In 1868 he emigrated to Australia with his family, settling in Melbourne taking over St Andrew's Presbyterian Church in the Carlton district. He was assisted in his mission work by Rev William Thomson formerly of Camperdown.

In 1871 the manse was moved from Royal Terrace on Nicholson Street to a handsome new building next to the church with a double verandah. The church was also expanded. The architect for both was Leonard Terry.

He was elected Moderator of the General Assembly in 1885.

He retired on 31 December 1902.

He died at home on Rathmines Road in Melbourne on 5 July 1913. A memorial service was held on 12 July at St Andrews Presbyterian Church, led by Rev Daniel McKenzie of Collingwood.

==Family==

In 1853 he married Mary Middleton (1833–1860). They had one daughter and four sons but two sons (twins) died in infancy.

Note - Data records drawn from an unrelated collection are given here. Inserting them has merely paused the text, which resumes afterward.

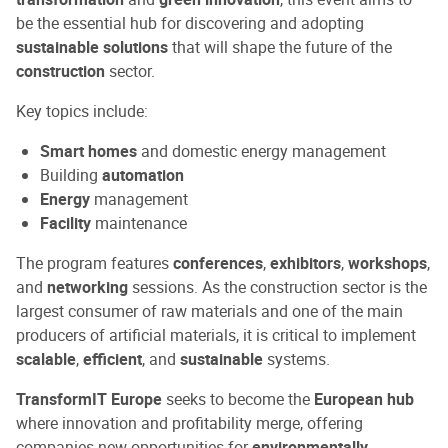
be the essential hub for discovering and adopting
sustainable solutions
that will shape the future of the
construction
sector.
Key topics include:
Smart homes
and domestic energy management
Building
automation
Energy
management
Facility
maintenance
The program features
conferences
,
exhibitors
,
workshops
,
and
networking
sessions. As the construction sector is the
largest consumer of raw materials and one of the main
producers of artificial materials, it is critical to implement
scalable
,
efficient
, and
sustainable
systems.
TransformIT Europe
seeks to become the
European hub
where innovation and profitability merge, offering
companies new opportunities for
environmentally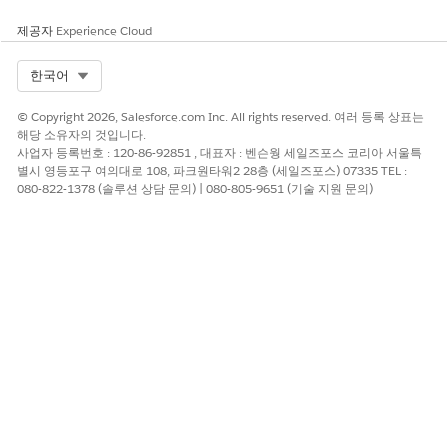
you're not able to create custom reports for Custom Object
Participants.
제공자
Experience Cloud
If you change the participant role access for several
Select Org
한국어
participant roles, we recommend allowing the operation to
complete for each participant role before moving to the next
one.
© Copyright 2026, Salesforce.com Inc. All rights reserved. 여러 등록 상표는
해당 소유자의 것입니다.
The default Participant Record Limit is 50 million, and 20
사업자 등록번호 : 120-86-92851 , 대표자 : 벤슨웡 세일즈포스 코리아 서울특
million for the Scratch Org Feature.
별시 영등포구 여의대로 108, 파크원타워2 28층 (세일즈포스) 07335 TEL :
080-822-1378 (솔루션 상담 문의) | 080-805-9651 (기술 지원 문의)
When a user is added as a participant to a record, then
updated to record owner, and then removed as owner, the
user no longer has access to the record. To grant the user
access to the record, deactivate and then reactivate the user's
participant record.
Compliant Data Sharing adds to the role hierarchy. For
standard objects such as opportunities, enabling Compliant
Data Sharing can't block or deny access granted by the
Grant
Access Using Hierarchies
setting.
Share Tables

Following Mary's death he married Catherine Barbara Macleay Henderson (1832–1911), in 1862. They had six daughters and three sons.

His eldest daughter (by his first marriage) Eliza Middleton McEachran (b.1854) married Evans Harrington Wade in Kew, Victoria in 1877. When Eliza died in 1890, Wade then married her half sister, a daughter of Rev McEachran's second marriage, Ann Campbell McEachran (1866–1959). Ann died at Ferntree Gully.